Phys Chem Chem Phys ; 21(20): 10261-10271, 2019 May 22.
Artigo em Inglês | MEDLINE | ID: mdl-31066392

RESUMO

The rational design of rhodamines and other fluorescent probes for different functions would benefit from an improved understanding of their photophysics. Key photophysical properties, including fluorescence, depend on the outcome of competing pathways for intra- and intermolecular energy flow within and from excited state molecules. In the work reported here, we simplify this complex landscape by eliminating solvent interactions, revealing intrinsic photophysical effects of systematic structural changes. Selected-ion laser-induced fluorescence (SILIF) is used to examine the effects of stepwise N-methylation on a rhodamine scaffold, starting with the simple rhodamine 123, in the gas phase. Fluorescence excitation and emission spectra together with fluorescence lifetime measurements are reported and discussed. While the systematic decrease in gas-phase 0-0 transition energy by 500 cm-1 per methylation is in line with expectations from solution studies, other trends are observed that are not apparent in solution studies. These include a notable narrowing of spectral profiles, three-fold decrease in Stokes shift and an ∼three-fold increase in brightness as the number of N-methylations rises from zero to four.
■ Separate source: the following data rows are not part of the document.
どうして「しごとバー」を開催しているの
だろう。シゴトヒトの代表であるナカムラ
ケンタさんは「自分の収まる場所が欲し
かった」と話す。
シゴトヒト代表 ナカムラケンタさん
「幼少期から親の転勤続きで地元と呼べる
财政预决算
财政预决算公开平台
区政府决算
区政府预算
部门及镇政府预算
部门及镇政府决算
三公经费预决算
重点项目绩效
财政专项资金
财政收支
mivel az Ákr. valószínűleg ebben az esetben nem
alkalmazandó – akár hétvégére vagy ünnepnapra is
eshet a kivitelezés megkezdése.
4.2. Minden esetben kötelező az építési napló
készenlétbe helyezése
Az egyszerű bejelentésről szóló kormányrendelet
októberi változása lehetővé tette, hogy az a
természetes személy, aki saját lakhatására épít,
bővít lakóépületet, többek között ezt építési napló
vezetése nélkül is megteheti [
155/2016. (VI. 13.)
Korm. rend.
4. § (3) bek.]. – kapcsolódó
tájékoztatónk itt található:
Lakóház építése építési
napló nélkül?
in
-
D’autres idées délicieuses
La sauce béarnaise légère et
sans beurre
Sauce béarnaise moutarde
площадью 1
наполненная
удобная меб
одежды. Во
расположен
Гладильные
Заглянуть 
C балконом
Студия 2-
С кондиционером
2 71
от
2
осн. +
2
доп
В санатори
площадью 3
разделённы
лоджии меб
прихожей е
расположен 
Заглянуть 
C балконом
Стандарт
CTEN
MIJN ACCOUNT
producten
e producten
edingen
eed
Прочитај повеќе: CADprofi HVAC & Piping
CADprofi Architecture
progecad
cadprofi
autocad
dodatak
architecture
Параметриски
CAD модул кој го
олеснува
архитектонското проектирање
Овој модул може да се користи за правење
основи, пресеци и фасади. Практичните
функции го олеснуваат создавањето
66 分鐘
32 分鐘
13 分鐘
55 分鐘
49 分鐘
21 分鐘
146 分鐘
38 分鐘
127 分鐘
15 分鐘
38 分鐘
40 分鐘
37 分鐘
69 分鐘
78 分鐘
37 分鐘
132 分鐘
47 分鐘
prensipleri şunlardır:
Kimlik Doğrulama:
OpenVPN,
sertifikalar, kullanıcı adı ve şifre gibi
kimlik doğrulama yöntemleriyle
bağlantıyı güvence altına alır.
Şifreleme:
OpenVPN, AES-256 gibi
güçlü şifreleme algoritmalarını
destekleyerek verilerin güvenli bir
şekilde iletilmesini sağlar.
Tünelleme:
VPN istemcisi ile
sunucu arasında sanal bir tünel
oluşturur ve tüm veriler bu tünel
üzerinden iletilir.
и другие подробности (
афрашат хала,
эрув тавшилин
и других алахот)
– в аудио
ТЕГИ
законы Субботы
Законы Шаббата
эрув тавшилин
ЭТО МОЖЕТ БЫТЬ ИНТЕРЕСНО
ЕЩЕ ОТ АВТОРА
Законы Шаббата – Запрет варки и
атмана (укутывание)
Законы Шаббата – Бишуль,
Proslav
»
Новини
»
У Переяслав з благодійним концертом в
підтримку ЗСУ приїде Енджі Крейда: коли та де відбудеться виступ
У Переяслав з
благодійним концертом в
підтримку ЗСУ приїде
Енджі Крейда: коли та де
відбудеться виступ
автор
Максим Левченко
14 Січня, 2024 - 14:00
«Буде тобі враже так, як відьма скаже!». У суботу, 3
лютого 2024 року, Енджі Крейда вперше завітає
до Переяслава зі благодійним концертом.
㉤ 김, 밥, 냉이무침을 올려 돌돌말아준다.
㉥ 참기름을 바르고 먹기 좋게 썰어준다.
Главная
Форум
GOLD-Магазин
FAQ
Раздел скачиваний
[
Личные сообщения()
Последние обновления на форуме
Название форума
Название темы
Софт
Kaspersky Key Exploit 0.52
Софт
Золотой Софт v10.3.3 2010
Most surprising, while rhodamine 123 displays the expected textbook mirror-image symmetry between excitation and emission spectra, the emission spectrum of its tetra N-methylated derivative is ∼30% broader than the excitation spectrum. The likelihood that this difference reflects emission prior to complete vibrational redistribution of energy within the excited state of the larger rhodamines is discussed. This suggestion goes against conventional wisdom about the timescale of energy redistribution within molecules of this size, an understanding which was developed from solution studies. Overall, this study furthers our understanding of energy flow within an important class of fluorophores, highlights the consequences of energy flow between fluorophores and surrounding solvent, and provides benchmark experimental data for solvent-free chromophores to assist and calibrate computational work.